#### What is being asked
Every record, from first to last, should be written out again exactly.

#### Extracted entries
· · · · ·

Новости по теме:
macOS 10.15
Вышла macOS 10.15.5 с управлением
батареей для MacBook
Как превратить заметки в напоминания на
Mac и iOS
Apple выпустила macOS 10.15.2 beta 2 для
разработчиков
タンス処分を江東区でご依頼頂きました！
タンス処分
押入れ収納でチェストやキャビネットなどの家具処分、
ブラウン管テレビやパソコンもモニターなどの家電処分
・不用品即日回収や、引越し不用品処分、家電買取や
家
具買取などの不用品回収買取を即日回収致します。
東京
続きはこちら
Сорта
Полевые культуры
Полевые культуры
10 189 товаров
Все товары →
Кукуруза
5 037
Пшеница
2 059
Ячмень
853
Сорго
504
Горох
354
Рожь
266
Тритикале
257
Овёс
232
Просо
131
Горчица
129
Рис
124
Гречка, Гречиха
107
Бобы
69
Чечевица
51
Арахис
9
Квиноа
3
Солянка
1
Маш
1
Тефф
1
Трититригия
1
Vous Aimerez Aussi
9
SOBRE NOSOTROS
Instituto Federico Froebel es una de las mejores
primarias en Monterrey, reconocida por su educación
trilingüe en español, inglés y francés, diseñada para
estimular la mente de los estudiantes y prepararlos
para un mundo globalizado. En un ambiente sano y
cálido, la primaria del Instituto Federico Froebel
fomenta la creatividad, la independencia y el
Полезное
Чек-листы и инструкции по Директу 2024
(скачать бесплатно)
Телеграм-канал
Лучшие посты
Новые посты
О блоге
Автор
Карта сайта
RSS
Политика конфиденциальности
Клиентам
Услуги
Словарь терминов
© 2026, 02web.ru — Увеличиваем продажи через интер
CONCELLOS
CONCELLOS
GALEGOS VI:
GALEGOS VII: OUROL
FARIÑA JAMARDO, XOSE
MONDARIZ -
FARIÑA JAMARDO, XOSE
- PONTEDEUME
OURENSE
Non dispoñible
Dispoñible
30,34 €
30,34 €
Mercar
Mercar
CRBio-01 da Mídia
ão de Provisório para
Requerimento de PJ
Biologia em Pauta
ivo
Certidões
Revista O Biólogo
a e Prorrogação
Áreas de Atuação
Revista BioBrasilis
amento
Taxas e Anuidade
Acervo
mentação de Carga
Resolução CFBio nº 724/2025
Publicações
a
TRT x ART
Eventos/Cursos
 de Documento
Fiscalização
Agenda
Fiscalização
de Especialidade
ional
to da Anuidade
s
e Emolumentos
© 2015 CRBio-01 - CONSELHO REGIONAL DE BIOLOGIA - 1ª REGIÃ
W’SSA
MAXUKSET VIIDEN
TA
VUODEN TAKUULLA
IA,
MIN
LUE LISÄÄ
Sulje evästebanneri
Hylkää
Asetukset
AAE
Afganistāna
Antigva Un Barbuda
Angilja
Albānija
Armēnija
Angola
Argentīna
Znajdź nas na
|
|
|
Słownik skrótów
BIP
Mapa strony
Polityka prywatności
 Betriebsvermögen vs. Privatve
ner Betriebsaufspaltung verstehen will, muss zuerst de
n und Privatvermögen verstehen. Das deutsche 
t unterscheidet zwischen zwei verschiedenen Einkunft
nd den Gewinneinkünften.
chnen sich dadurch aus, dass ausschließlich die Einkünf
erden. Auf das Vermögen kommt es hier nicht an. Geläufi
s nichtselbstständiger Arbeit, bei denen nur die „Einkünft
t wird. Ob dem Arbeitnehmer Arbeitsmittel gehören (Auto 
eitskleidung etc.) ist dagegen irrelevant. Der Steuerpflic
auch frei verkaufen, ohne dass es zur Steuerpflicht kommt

· · · · ·

#### Written solution
Новости по теме:
macOS 10.15
Вышла macOS 10.15.5 с управлением
батареей для MacBook
Как превратить заметки в напоминания на
Mac и iOS
Apple выпустила macOS 10.15.2 beta 2 для
разработчиков
タンス処分を江東区でご依頼頂きました！
タンス処分
押入れ収納でチェストやキャビネットなどの家具処分、
ブラウン管テレビやパソコンもモニターなどの家電処分
・不用品即日回収や、引越し不用品処分、家電買取や
家
具買取などの不用品回収買取を即日回収致します。
東京
続きはこちら
Сорта
Полевые культуры
Полевые культуры
10 189 товаров
Все товары →
Кукуруза
5 037
Пшеница
2 059
Ячмень
853
Сорго
504
Горох
354
Рожь
266
Тритикале
257
Овёс
232
Просо
131
Горчица
129
Рис
124
Гречка, Гречиха
107
Бобы
69
Чечевица
51
Арахис
9
Квиноа
3
Солянка
1
Маш
1
Тефф
1
Трититригия
1
Vous Aimerez Aussi
9
SOBRE NOSOTROS
Instituto Federico Froebel es una de las mejores
primarias en Monterrey, reconocida por su educación
trilingüe en español, inglés y francés, diseñada para
estimular la mente de los estudiantes y prepararlos
para un mundo globalizado. En un ambiente sano y
cálido, la primaria del Instituto Federico Froebel
fomenta la creatividad, la independencia y el
Полезное
Чек-листы и инструкции по Директу 2024
(скачать бесплатно)
Телеграм-канал
Лучшие посты
Новые посты
О блоге
Автор
Карта сайта
RSS
Политика конфиденциальности
Клиентам
Услуги
Словарь терминов
© 2026, 02web.ru — Увеличиваем продажи через интер
CONCELLOS
CONCELLOS
GALEGOS VI:
GALEGOS VII: OUROL
FARIÑA JAMARDO, XOSE
MONDARIZ -
FARIÑA JAMARDO, XOSE
- PONTEDEUME
OURENSE
Non dispoñible
Dispoñible
30,34 €
30,34 €
Mercar
Mercar
CRBio-01 da Mídia
ão de Provisório para
Requerimento de PJ
Biologia em Pauta
ivo
Certidões
Revista O Biólogo
a e Prorrogação
Áreas de Atuação
Revista BioBrasilis
amento
Taxas e Anuidade
Acervo
mentação de Carga
Resolução CFBio nº 724/2025
Publicações
a
TRT x ART
Eventos/Cursos
 de Documento
Fiscalização
Agenda
Fiscalização
de Especialidade
ional
to da Anuidade
s
e Emolumentos
© 2015 CRBio-01 - CONSELHO REGIONAL DE BIOLOGIA - 1ª REGIÃ
W’SSA
MAXUKSET VIIDEN
TA
VUODEN TAKUULLA
IA,
MIN
LUE LISÄÄ
Sulje evästebanneri
Hylkää
Asetukset
AAE
Afganistāna
Antigva Un Barbuda
Angilja
Albānija
Armēnija
Angola
Argentīna
Znajdź nas na
|
|
|
Słownik skrótów
BIP
Mapa strony
Polityka prywatności
 Betriebsvermögen vs. Privatve
ner Betriebsaufspaltung verstehen will, muss zuerst de
n und Privatvermögen verstehen. Das deutsche 
t unterscheidet zwischen zwei verschiedenen Einkunft
nd den Gewinneinkünften.
chnen sich dadurch aus, dass ausschließlich die Einkünf
erden. Auf das Vermögen kommt es hier nicht an. Geläufi
s nichtselbstständiger Arbeit, bei denen nur die „Einkünft
t wird. Ob dem Arbeitnehmer Arbeitsmittel gehören (Auto 
eitskleidung etc.) ist dagegen irrelevant. Der Steuerpflic
auch frei verkaufen, ohne dass es zur Steuerpflicht kommt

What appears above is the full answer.